The green movement is sweeping the nation, and for good reason. The United States leaves the largest ecological footprint out of all the developed nations, and the greenhouse effect and the overall tide of climate change has the potential to become a serious and threatening situation. In the past few years, large numbers have embraced focused initiatives to reduce their carbon footprint and live an energy-efficient lifestyle. In the future, it may be required by law. It will almost certainly be a necessity in the North American lifestyle. Early adopters are really trying to change the world now by living in what are called “passive houses” and living energy passive lifestyles.
The Basics of a Passive House
So what is a passive house? In short, it is an energy efficient home that demands little energy to function. The most energy demanding aspect of a home is the heating and cooling, so passive houses are typically focused on reducing energy use in these areas. The obvious benefit is cost, but detailed below are some more advantageous features of passive house design.
Passive houses are typically built from the ground up, though renovating a property to accommodate the passive house status is possible. The passive concept is not just confined to the heating and cooling system. The actual architecture of the home reflects energy efficiency, and it is designed to reduce the heating and cooling burdens tremendously. For example, a home will implement superinsulation, which is basically insulation that covers every minutiae of the wall space and is padded to reach the highest R-values (heat insulation).
Ideas in Passive House Design
Passive house design can be applied in a variety of ways. This is only a broad review of some of the more common attributes of a passive house, but people are breaking the boundaries and exploiting new systems and technologies every year.
• Solar Soaking: Most people understand that solar panels are energy efficient, and further most people understand how they work on a basic level. Passive houses can deploy solar panels, but they tend to take it one step further through solar soaking, or exposure. It means building the property so the potential areas vulnerable to more cooling are sun-facing throughout the day. The building structure plans will be adapted depending on the course of the sun during the day and night.
• Ventilation: Perhaps the most important aspect of passive house design, innovative ventilation that maximizes heat recovery and pre-heating shape the passive home. The duct system is designed for incredible heat recovery, allowing heat to course through the home easily after colder evenings. Heat will go through a heat exchanger which essentially preserves the existing natural heat. These systems will actually pre-heat and prep incoming cold air and makes sure that no contents get frosted over. Frosting is notorious in raising energy demands, because warming something from a frost status is generally energy-intensive.
• Tight Framework: The design of the home is made incredibly tight in every component. This keeps air retention extremely high and minimizes the escape of hot air. This air tightness is present in the foundation, walls, and the overall structure of the property.
These are just a handful of the features typically found in a passive house. In short, the home is designed for optimal energy efficiency in every aspect, from its physical construction to how it is positioned relative to the sun’s trajectory.
Why Passive House Design Is So Beneficial
Clearly, energy efficiency saves in energy costs and benefits the environment.
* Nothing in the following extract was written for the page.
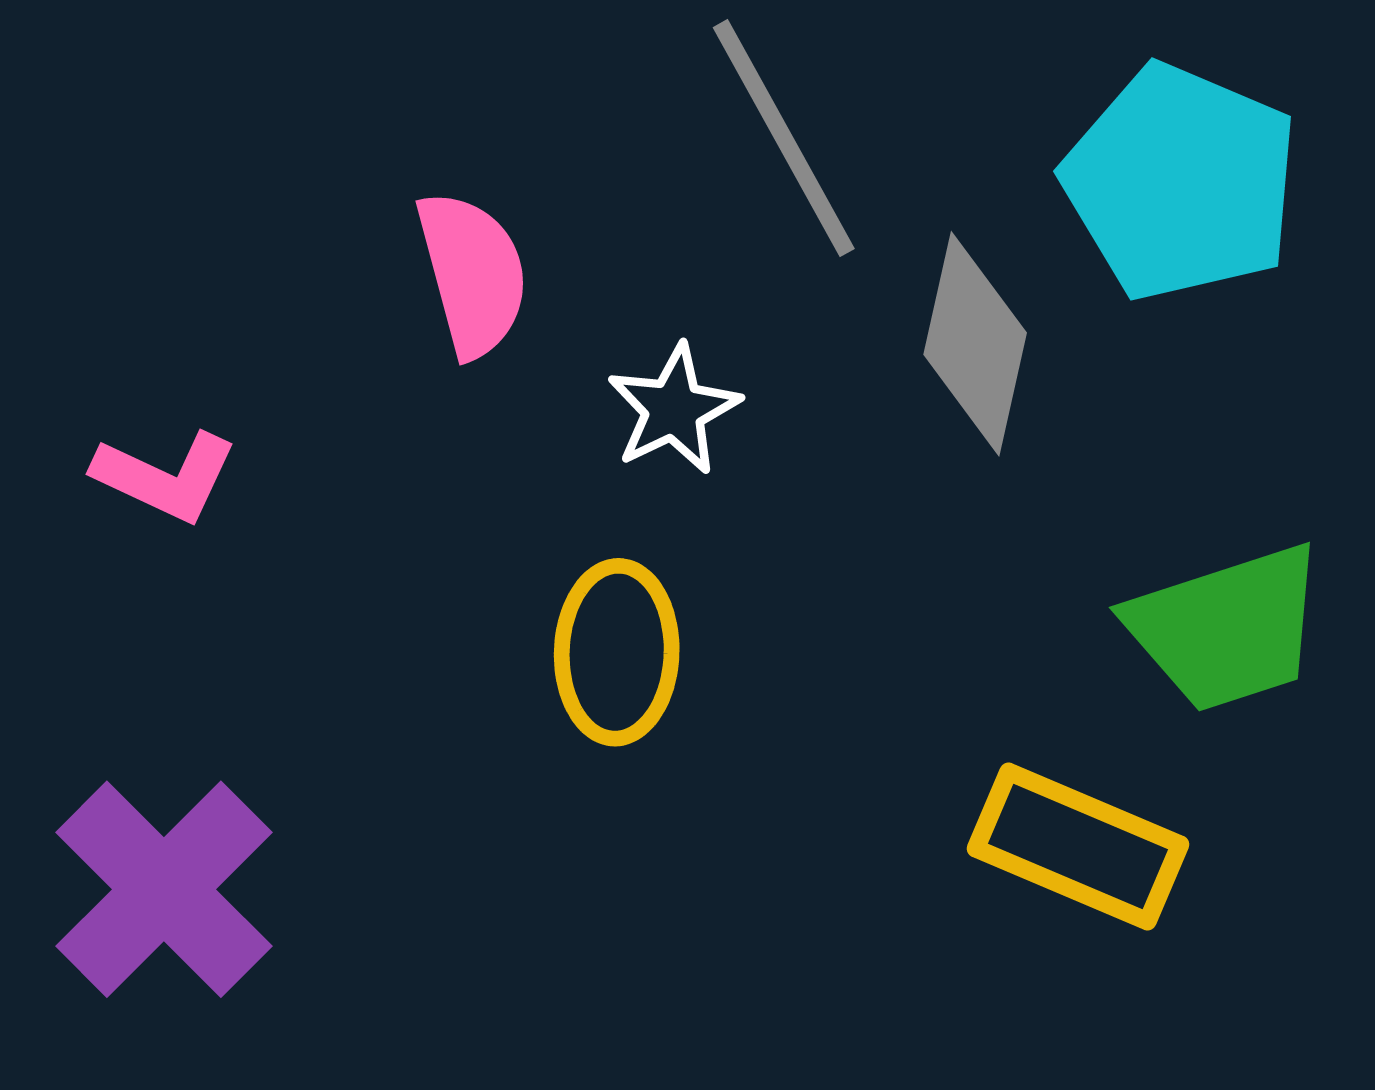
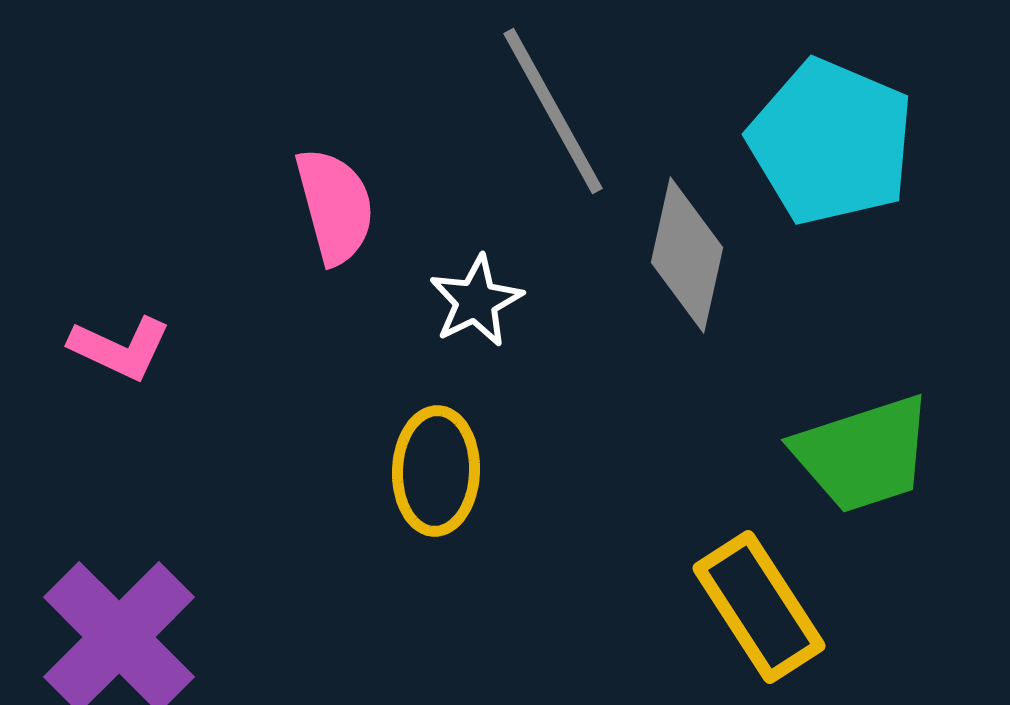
yellow rectangle: (1078, 846) -> (759, 607), turned 34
But it goes a little deeper. For one, the actual mechanical systems of the property often require less frequent maintenance unlike the HVAC units in ordinary homes which can break down more often and require costly repairs. There is also an interesting side-effect of this design. It boasts an incredible sound tightness and insulation that one can almost hear in the air. Exterior sounds are dampened, and the home can provide perfect sound resonance. The indoor air quality is also appealing and comfortable because the home should have an optimum airflow that helps keep humidity at desirable levels and ensure living spaces are properly ventilated. These are hard to describe without being present in a passive house property, but these features can add to the home’s overall comfort and livability. It is the old case of not knowing what one is missing until you experience it.
The majority of passive houses are in Scandinavia and Germany, but one hopes that these building concepts and practices will become more commonplace in North America. As new homes are built, passive house design can be applied to the technical aspects of the home and its architecture. A true passive house can achieve an energy use reduction of upwards of 80 percent to 90 percent compared to a traditional design. We can only hope that more builders and homebuyers will opt for these creative design principles to not only save an incredible amount of money over the years, but to possibly help curb the serious environmental consequences of our high carbon emissions and energy use.